Top of Supplied data

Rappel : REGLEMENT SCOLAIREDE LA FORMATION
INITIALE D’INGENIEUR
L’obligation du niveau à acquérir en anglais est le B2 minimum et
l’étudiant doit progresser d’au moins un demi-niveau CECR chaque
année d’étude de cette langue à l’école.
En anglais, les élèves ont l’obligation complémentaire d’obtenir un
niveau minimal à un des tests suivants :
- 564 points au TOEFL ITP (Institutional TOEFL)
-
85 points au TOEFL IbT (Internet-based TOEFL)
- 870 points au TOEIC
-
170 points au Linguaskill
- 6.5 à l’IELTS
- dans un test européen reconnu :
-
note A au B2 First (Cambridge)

Bottom of Supplied data
Top of Supplied data

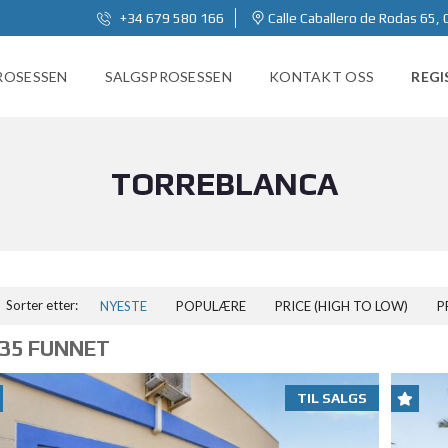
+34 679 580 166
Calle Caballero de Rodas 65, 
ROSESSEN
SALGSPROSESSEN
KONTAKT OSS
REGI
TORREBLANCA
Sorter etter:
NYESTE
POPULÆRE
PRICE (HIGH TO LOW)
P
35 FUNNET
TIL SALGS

Bottom of Supplied data

Exercise:
When you reach the line in the material above that holds "Rappel : REGLEMENT SCOLAIREDE LA FORMATION", begin reproducing lines exactly, and stop after the line that holds "note A au B2 First (Cambridge)".

Written answer:
Rappel : REGLEMENT SCOLAIREDE LA FORMATION
INITIALE D’INGENIEUR
L’obligation du niveau à acquérir en anglais est le B2 minimum et
l’étudiant doit progresser d’au moins un demi-niveau CECR chaque
année d’étude de cette langue à l’école.
En anglais, les élèves ont l’obligation complémentaire d’obtenir un
niveau minimal à un des tests suivants :
- 564 points au TOEFL ITP (Institutional TOEFL)
-
85 points au TOEFL IbT (Internet-based TOEFL)
- 870 points au TOEIC
-
170 points au Linguaskill
- 6.5 à l’IELTS
- dans un test européen reconnu :
-
note A au B2 First (Cambridge)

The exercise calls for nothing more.